Overall, the common theme here is analyses that require entire data sources to be combinable and actionable at scale. We believe if we focus on that set of use cases we can add something valuable to the overall Open Research Information ecosystem.
The Google-shaped elephant in the room
A big question is why Google BigQuery? It is certainly not an open system in any meaningful sense and Google is not an organisation many of us feel able to trust. The short answer is pragmatism. There are reasons why we independently arrived at GBQ as a useful tool. Google solves a bunch of the hard problems, including authentication without the need for institutional affiliation, systems provisioning and a highly performant database system. In practice, this means datasets can be made publicly available, without the need for specific hard-or software on the side of the user, and, from a user perspective, access to datasets hosted by different providers using the same system. Standing up an independent infrastructure to do the same is a big job and not one we’re equipped to tackle at the moment.

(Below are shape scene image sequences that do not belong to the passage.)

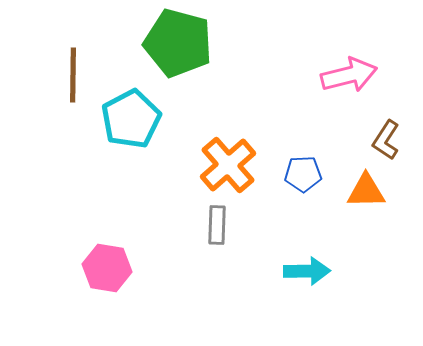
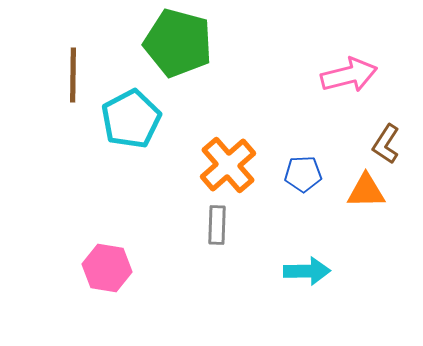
brown L-shape: moved 4 px down
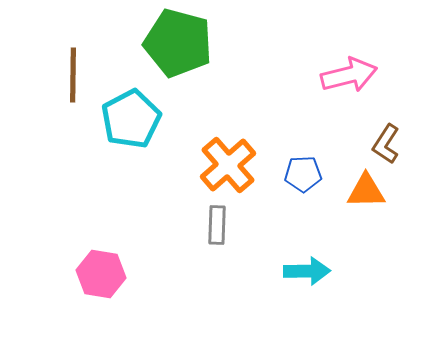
pink hexagon: moved 6 px left, 6 px down
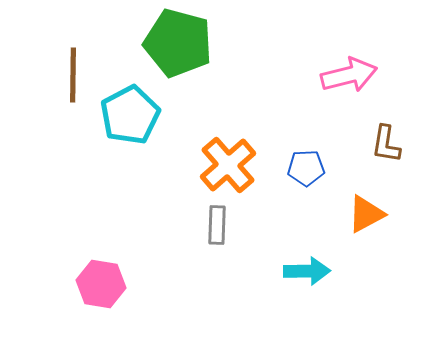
cyan pentagon: moved 1 px left, 4 px up
brown L-shape: rotated 24 degrees counterclockwise
blue pentagon: moved 3 px right, 6 px up
orange triangle: moved 23 px down; rotated 27 degrees counterclockwise
pink hexagon: moved 10 px down
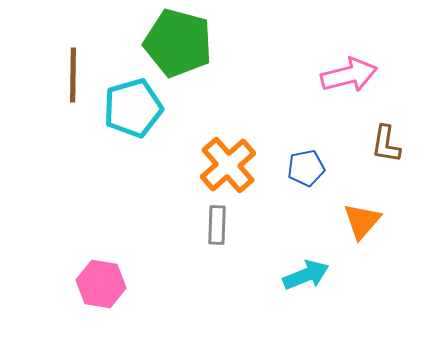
cyan pentagon: moved 3 px right, 7 px up; rotated 12 degrees clockwise
blue pentagon: rotated 9 degrees counterclockwise
orange triangle: moved 4 px left, 7 px down; rotated 21 degrees counterclockwise
cyan arrow: moved 1 px left, 4 px down; rotated 21 degrees counterclockwise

That said, none of us believe that reliance on Google is a long term solution, nor that it is fully equitable. There are some emerging alternatives both in the cloud and for local compute. These aren’t fully mature but they show promise. In the meantime we believe it is important to ensure we have an exit strategy. One such strategy could be a commitment to creating backups in the form of parquet files. Parquet is an interesting interoperability format for databases and can be read in by an increasing number of tools. It holds schema information and allows for database partitioning.
Perhaps the most important argument is that with Google BigQuery and external archiving, there is at least one plausible option to explore that can provide value immediately, but also provide a potential escape route. We can save the arguments for frozen duck lakes, glaciers, torrents and MySQL for later and for those who will want to have them!
Next steps and a call for interest
We have made a small start. Small, but useful for us - after all we are already using these shared data resources. We hope by engaging a wider community we can make this more useful for more people. How far this goes and how big a community we can create is an open question.
As a first step there is now a website that details the datasets available, where they can be accessed and when the most recent update was. We hope this will be a useful resource for people doing ad hoc analyses as well as those with bigger use cases. We hope a community of users and also of providers will be interested to coordinate through this platform to aid discovery.
Looking forward we’re interested in how we can build on this base. We want to coordinate and build a shared capacity. If you have an interest in how this could be shaped, demonstrating specific use cases, or contributing additional hosted datasets, we’d love to hear from you. Coordination takes time, time requires resources. If there is sufficient interest we will look at how we could coordinate resources and build something as lightweight as possible and as formalised as necessary.
Above all we want to hear from those who share the vision for creating data resources that can be combined and used together and to make them as useful as possible. It is through using these data sources that we identify their issues and can correct and improve them. When we do that work together we increase the quality of all data resources faster and more effectively.